Nous sortons de sept années d'opposition à la politique (ou plutôt à l'absence de politiques) de l'équipe sortante PS-PCF. Nous n'entrerons pas dans six années de soutien à ces mêmes choix.

Si nous devions travailler avec les socialistes, ce sera sur une nouvelle donne politique, tant pour ce qui concerne le partage des responsabilités (fini la majorité absolue d'un parti par exemple, ou la centralité démocratique du premier magistrat de la commune !), que pour ce qui concerne les politiques mises en oeuvre.

Nous nous présentons pour redresser les finances de la commune, redonner à Noisiel ce qui lui manque le plus : l'enthousiasme, l'innovation, des idées nouvelles.

Alors, c'est sûr, ça doit un peu les travailler, la droite de Noisiel.
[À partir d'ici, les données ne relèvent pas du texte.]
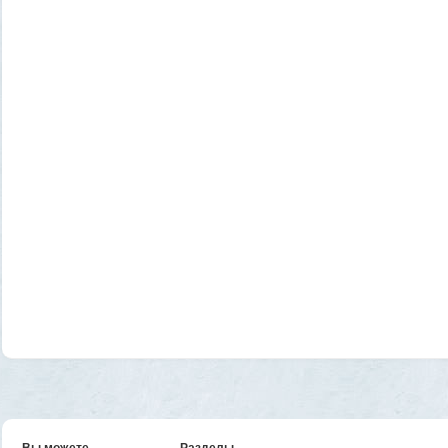
Вы можете
Разделы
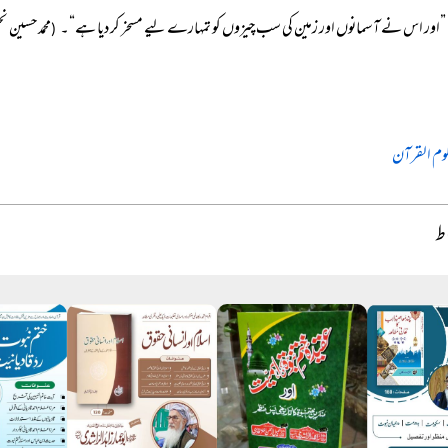
”اور اس نے آسمانوں اور زمین کی سب چیزوں کو تمہارے لیے مسخر کر دیا ہے“۔
محمد حسین ن
(
لوم القرآن
اط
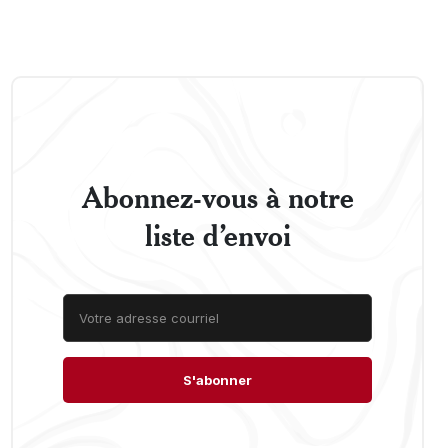
Abonnez-vous à notre
liste d’envoi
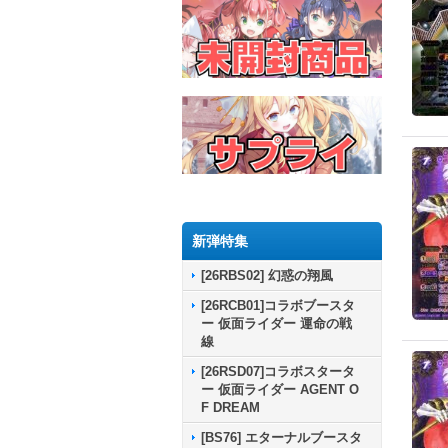
新弾特集
[26RBS02] 幻惑の翔風
[26RCB01]コラボブースタ
ー 仮面ライダー 運命の戦
線
[26RSD07]コラボスタータ
ー 仮面ライダー AGENT O
F DREAM
[BS76] エターナルブースタ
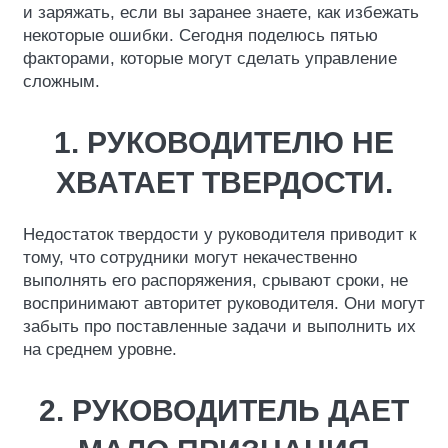
и заряжать, если вы заранее знаете, как избежать
некоторые ошибки. Сегодня поделюсь пятью
факторами, которые могут сделать управление
сложным.
1. РУКОВОДИТЕЛЮ НЕ
ХВАТАЕТ ТВЕРДОСТИ.
Недостаток твердости у руководителя приводит к
тому, что сотрудники могут некачественно
выполнять его распоряжения, срывают сроки, не
воспринимают авторитет руководителя. Они могут
забыть про поставленные задачи и выполнить их
на среднем уровне.
2. РУКОВОДИТЕЛЬ ДАЕТ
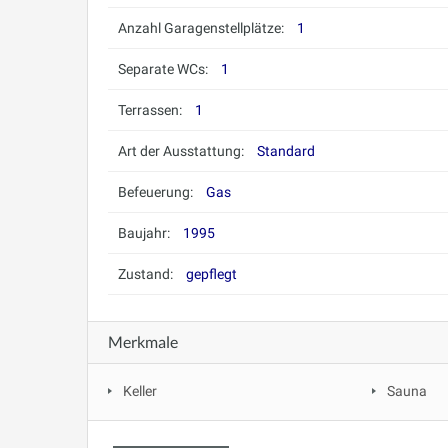
Anzahl Garagenstellplätze:
1
Separate WCs:
1
Terrassen:
1
Art der Ausstattung:
Standard
Befeuerung:
Gas
Baujahr:
1995
Zustand:
gepflegt
Merkmale
Keller
Sauna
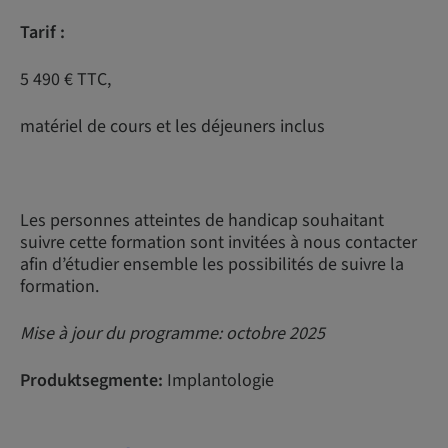
Tarif :
5 490 € TTC,
matériel de cours et les déjeuners inclus
Les personnes atteintes de handicap souhaitant
suivre cette formation sont invitées à nous contacter
afin d’étudier ensemble les possibilités de suivre la
formation.
Mise à jour du programme: octobre 2025
Produktsegmente:
Implantologie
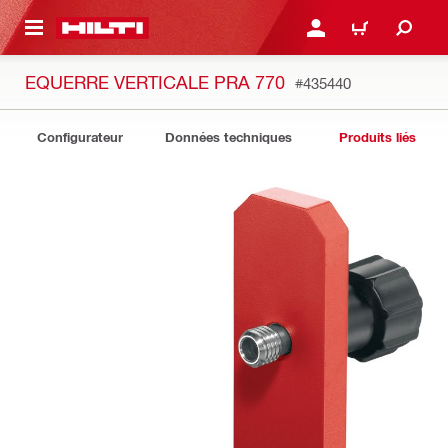
 MAIN CONTENT
CONNEXION OU INSCRIP
PANIER
EQUERRE VERTICALE PRA 770
#435440
Configurateur
Données techniques
Produits liés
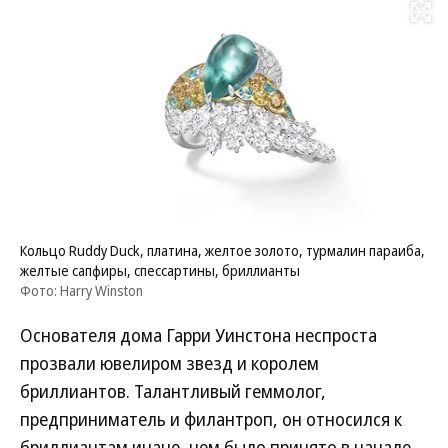
Развернуть на
Кольцо Ruddy Duck, платина, желтое золото, турмалин параиба,
желтые сапфиры, спессартины, бриллианты
Фото: Harry Winston
Основателя дома Гарри Уинстона неспроста
прозвали ювелиром звезд и королем
бриллиантов. Талантливый геммолог,
предприниматель и филантроп, он относился к
бриллиантам иначе, чем было принято в начале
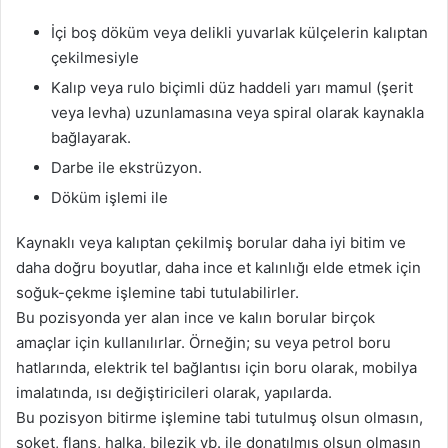
İçi boş döküm veya delikli yuvarlak külçelerin kalıptan
çekilmesiyle
Kalıp veya rulo biçimli düz haddeli yarı mamul (şerit
veya levha) uzunlamasına veya spiral olarak kaynakla
bağlayarak.
Darbe ile ekstrüzyon.
Döküm işlemi ile
Kaynaklı veya kalıptan çekilmiş borular daha iyi bitim ve
daha doğru boyutlar, daha ince et kalınlığı elde etmek için
soğuk-çekme işlemine tabi tutulabilirler.
Bu pozisyonda yer alan ince ve kalın borular birçok
amaçlar için kullanılırlar. Örneğin; su veya petrol boru
hatlarında, elektrik tel bağlantısı için boru olarak, mobilya
imalatında, ısı değiştiricileri olarak, yapılarda.
Bu pozisyon bitirme işlemine tabi tutulmuş olsun olmasın,
soket, flanş, halka, bilezik vb. ile donatılmış olsun olmasın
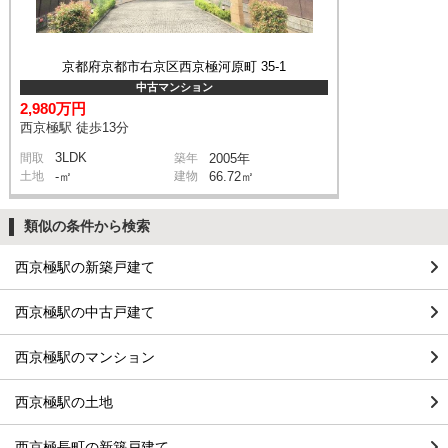
京都府京都市右京区西京極河原町 35-1
中古マンション
2,980万円
西京極駅 徒歩13分
3LDK
間取
築年
2005年
土地
-㎡
建物
66.72㎡
類似の条件から検索
西京極駅の新築戸建て
西京極駅の中古戸建て
西京極駅のマンション
西京極駅の土地
西京極長町の新築戸建て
Ils ont fait alliance avec le Modem, sur la base d'un programme simple : "et si on faisait une liste ensemble, ça pourrait être sympa !"

Sans exigence, et sans ambition pour sa commune : oui, tout devient possible ! Avec ''Noisiel, nouveau souffle'', tout ne sera pas possible, mais au moins c'est clair depuis le début.

Ça ne valait peut-être pas le coup de faire les ravis de la crèche, non ?!